**WHAT IS EXPECTED:** If a record holds a picture, leave the picture out, but write out everything else exactly.
===
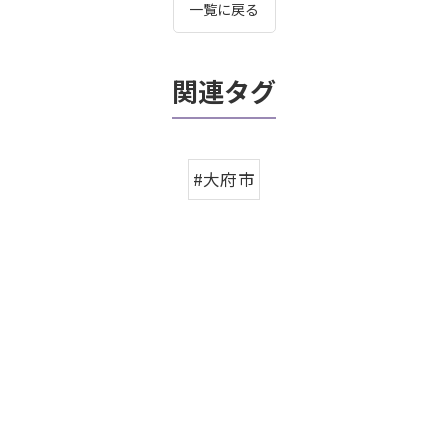
一覧に戻る
関連タグ
#大府市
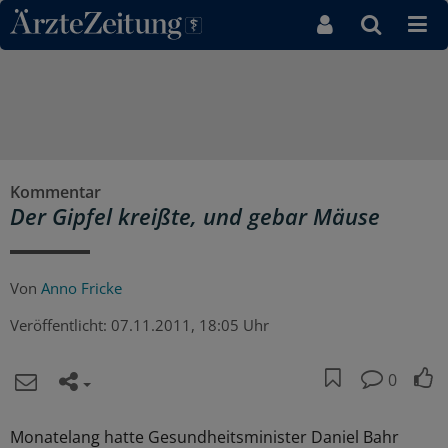
Direkt zum Inhaltsbereich
Kommentar
Der Gipfel kreißte, und gebar Mäuse
Von
Anno Fricke
Veröffentlicht:
07.11.2011, 18:05 Uhr
0
Monatelang hatte Gesundheitsminister Daniel Bahr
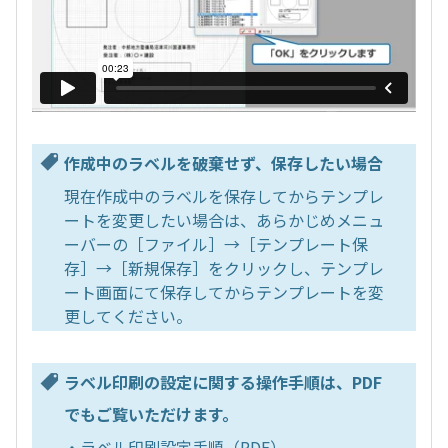
作成中のラベルを破棄せず、保存したい場合
現在作成中のラベルを保存してからテンプレ
ートを変更したい場合は、あらかじめメニュ
ーバーの［ファイル］→［テンプレート保
存］→［新規保存］をクリックし、テンプレ
ート画面にて保存してからテンプレートを変
更してください。
ラベル印刷の設定に関する操作手順は、PDF
でもご覧いただけます。
・ラベル印刷設定手順（PDF）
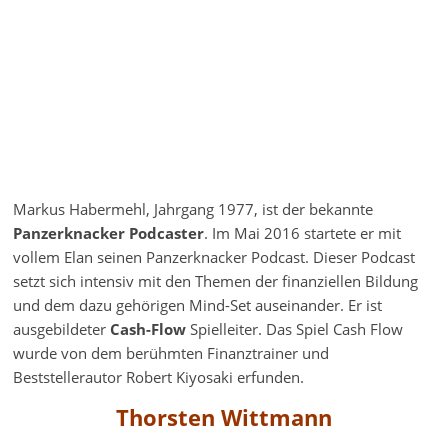
Markus Habermehl, Jahrgang 1977, ist der bekannte
Panzerknacker Podcaster
. Im Mai 2016 startete er mit
vollem Elan seinen Panzerknacker Podcast. Dieser Podcast
setzt sich intensiv mit den Themen der finanziellen Bildung
und dem dazu gehörigen Mind-Set auseinander. Er ist
ausgebildeter
Cash-Flow
Spielleiter. Das Spiel Cash Flow
wurde von dem berühmten Finanztrainer und
Beststellerautor Robert Kiyosaki erfunden.
Thorsten Wittmann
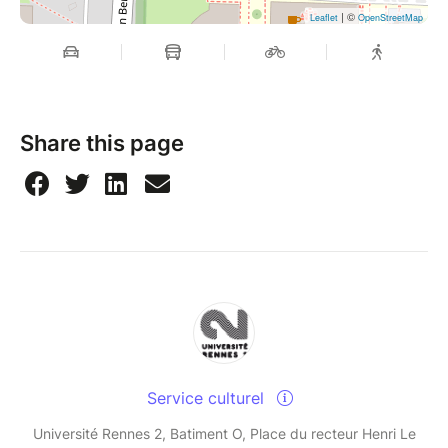
| ©
Leaflet
OpenStreetMap
Share this page
Service culturel
Université Rennes 2, Batiment O, Place du recteur Henri Le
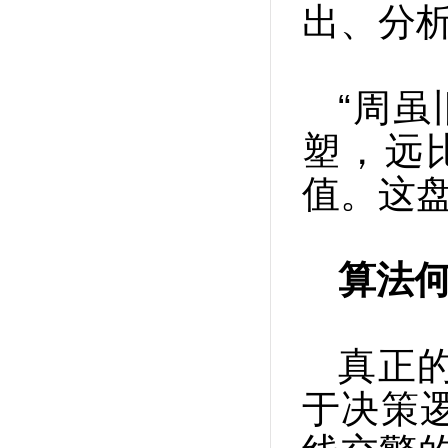
出、分析
“周
塑，远
值。这盘
算法何
真正
于决策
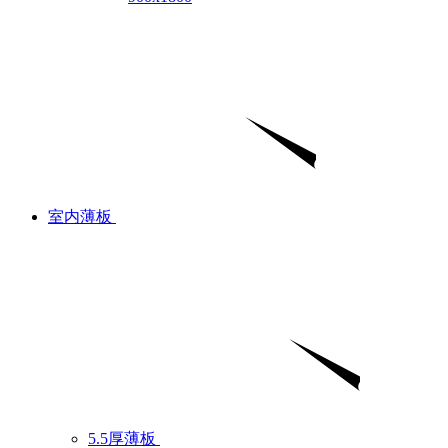
室内薄板
5.5厚薄板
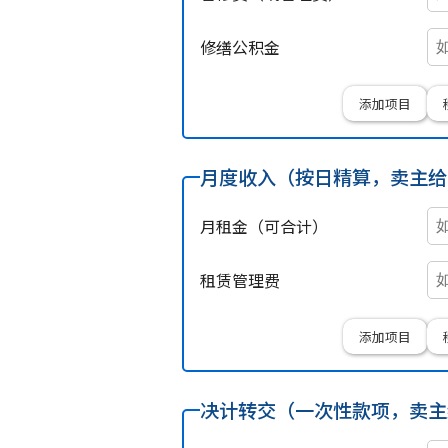
修缮公积金
添加项目
月度收入（按日精算，卖主给
月租金（可合计）
租赁管理费
添加项目
决计转交（一次性款项，卖主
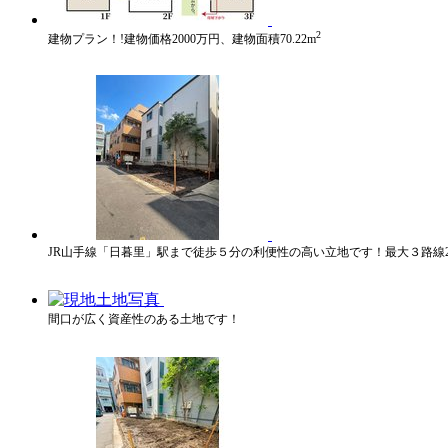
2
建物プラン！!建物価格2000万円、建物面積70.22m
JR山手線「日暮里」駅まで徒歩５分の利便性の高い立地です！最大３路線
間口が広く資産性のある土地です！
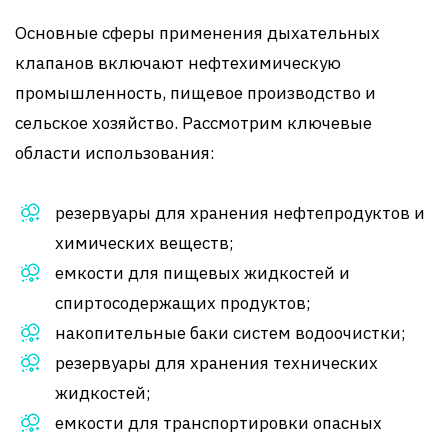
Основные сферы применения дыхательных
клапанов включают нефтехимическую
промышленность, пищевое производство и
сельское хозяйство. Рассмотрим ключевые
области использования:
резервуары для хранения нефтепродуктов и
химических веществ;
емкости для пищевых жидкостей и
спиртосодержащих продуктов;
накопительные баки систем водоочистки;
резервуары для хранения технических
жидкостей;
емкости для транспортировки опасных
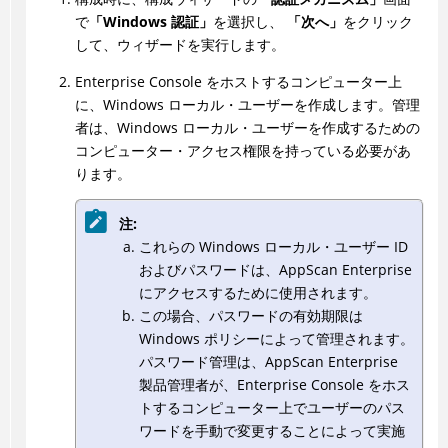
で
「Windows 認証」
を選択し、
「次へ」
をクリック
して、ウィザードを実行します。
Enterprise Console をホストするコンピューター上
に、Windows ローカル・ユーザーを作成します。管理
者は、Windows ローカル・ユーザーを作成するための
コンピューター・アクセス権限を持っている必要があ
ります。
注:
これらの Windows ローカル・ユーザー ID
およびパスワードは、AppScan Enterprise
にアクセスするために使用されます。
この場合、パスワードの有効期限は
Windows ポリシーによって管理されます。
パスワード管理は、AppScan Enterprise
製品管理者が、Enterprise Console をホス
トするコンピューター上でユーザーのパス
ワードを手動で変更することによって実施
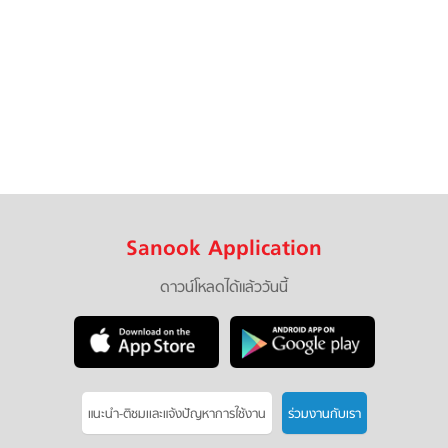
Sanook Application
ดาวน์โหลดได้แล้ววันนี้
แนะนำ-ติชมเเละแจ้งปัญหาการใช้งาน
ร่วมงานกับเรา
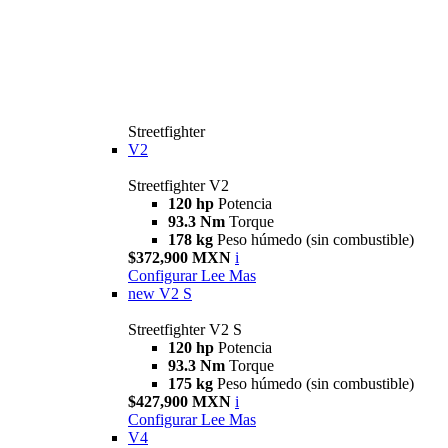
Streetfighter
V2
Streetfighter V2
120 hp
Potencia
93.3 Nm
Torque
178 kg
Peso húmedo (sin combustible)
$372,900 MXN
i
Configurar
Lee Mas
new
V2 S
Streetfighter V2 S
120 hp
Potencia
93.3 Nm
Torque
175 kg
Peso húmedo (sin combustible)
$427,900 MXN
i
Configurar
Lee Mas
V4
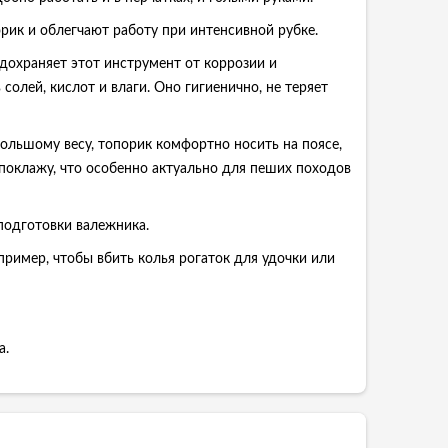
рик и облегчают работу при интенсивной рубке.
дохраняет этот инструмент от коррозии и
лей, кислот и влаги. Оно гигиенично, не теряет
ольшому весу, топорик комфортно носить на поясе,
 поклажу, что особенно актуально для пеших походов
 подготовки валежника.
ример, чтобы вбить колья рогаток для удочки или
а.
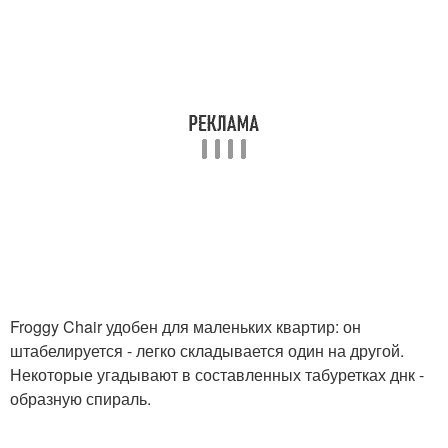
Froggy Chair удобен для маленьких квартир: он
штабелируется - легко складывается один на другой.
Некоторые угадывают в составленных табуретках днк -
образную спираль.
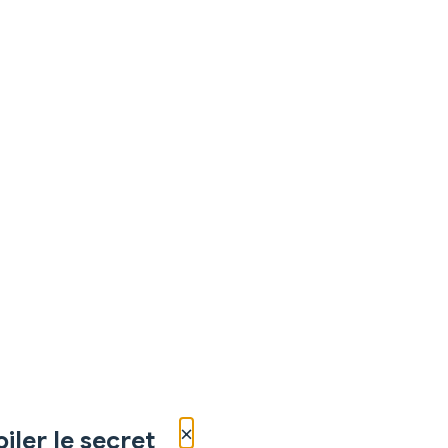
×
iler le secret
===
**OUTPUT BELOW:**
一覧に戻る
関連タグ
#大府市
Direkt zum Inhaltsbereich
Kommentar
Der Gipfel kreißte, und gebar Mäuse
Von
Anno Fricke
Veröffentlicht:
07.11.2011, 18:05 Uhr
0
Monatelang hatte Gesundheitsminister Daniel Bahr
作成中のラベルを破棄せず、保存したい場合
現在作成中のラベルを保存してからテンプレ
ートを変更したい場合は、あらかじめメニュ
ーバーの［ファイル］→［テンプレート保
存］→［新規保存］をクリックし、テンプレ
ート画面にて保存してからテンプレートを変
更してください。
ラベル印刷の設定に関する操作手順は、PDF
でもご覧いただけます。
・ラベル印刷設定手順（PDF）
Markus Habermehl, Jahrgang 1977, ist der bekannte
Panzerknacker Podcaster
. Im Mai 2016 startete er mit
vollem Elan seinen Panzerknacker Podcast. Dieser Podcast
setzt sich intensiv mit den Themen der finanziellen Bildung
und dem dazu gehörigen Mind-Set auseinander. Er ist
ausgebildeter
Cash-Flow
Spielleiter. Das Spiel Cash Flow
wurde von dem berühmten Finanztrainer und
Beststellerautor Robert Kiyosaki erfunden.
Thorsten Wittmann
| ©
Leaflet
OpenStreetMap
Share this page
Service culturel
Université Rennes 2, Batiment O, Place du recteur Henri Le
出、分析
“周
塑，远
值。这盘
算法何
真正
于决策
室内薄板
5.5厚薄板
修缮公积金
添加项目
月度收入（按日精算，卖主给
月租金（可合计）
租赁管理费
添加项目
决计转交（一次性款项，卖主
2
建物プラン！!建物価格2000万円、建物面積70.22m
JR山手線「日暮里」駅まで徒歩５分の利便性の高い立地です！最大３路線
間口が広く資産性のある土地です！
Основные сферы применения дыхательных
клапанов включают нефтехимическую
промышленность, пищевое производство и
сельское хозяйство. Рассмотрим ключевые
области использования:
резервуары для хранения нефтепродуктов и
химических веществ;
емкости для пищевых жидкостей и
спиртосодержащих продуктов;
накопительные баки систем водоочистки;
резервуары для хранения технических
жидкостей;
емкости для транспортировки опасных
で
「Windows 認証」
を選択し、
「次へ」
をクリック
して、ウィザードを実行します。
Enterprise Console をホストするコンピューター上
に、Windows ローカル・ユーザーを作成します。管理
者は、Windows ローカル・ユーザーを作成するための
コンピューター・アクセス権限を持っている必要があ
ります。
注:
これらの Windows ローカル・ユーザー ID
およびパスワードは、AppScan Enterprise
にアクセスするために使用されます。
この場合、パスワードの有効期限は
Windows ポリシーによって管理されます。
パスワード管理は、AppScan Enterprise
製品管理者が、Enterprise Console をホス
トするコンピューター上でユーザーのパス
ワードを手動で変更することによって実施
Sanook Application
ดาวน์โหลดได้แล้ววันนี้
แนะนำ-ติชมเเละแจ้งปัญหาการใช้งาน
ร่วมงานกับเรา
Streetfighter
V2
Streetfighter V2
120 hp
Potencia
93.3 Nm
Torque
178 kg
Peso húmedo (sin combustible)
$372,900 MXN
i
Configurar
Lee Mas
new
V2 S
Streetfighter V2 S
120 hp
Potencia
93.3 Nm
Torque
175 kg
Peso húmedo (sin combustible)
$427,900 MXN
i
Configurar
Lee Mas
V4
рик и облегчают работу при интенсивной рубке.
дохраняет этот инструмент от коррозии и
лей, кислот и влаги. Оно гигиенично, не теряет
ольшому весу, топорик комфортно носить на поясе,
 поклажу, что особенно актуально для пеших походов
 подготовки валежника.
ример, чтобы вбить колья рогаток для удочки или
а.
Froggy Chair удобен для маленьких квартир: он
штабелируется - легко складывается один на другой.
Некоторые угадывают в составленных табуретках днк -
образную спираль.
×
iler le secret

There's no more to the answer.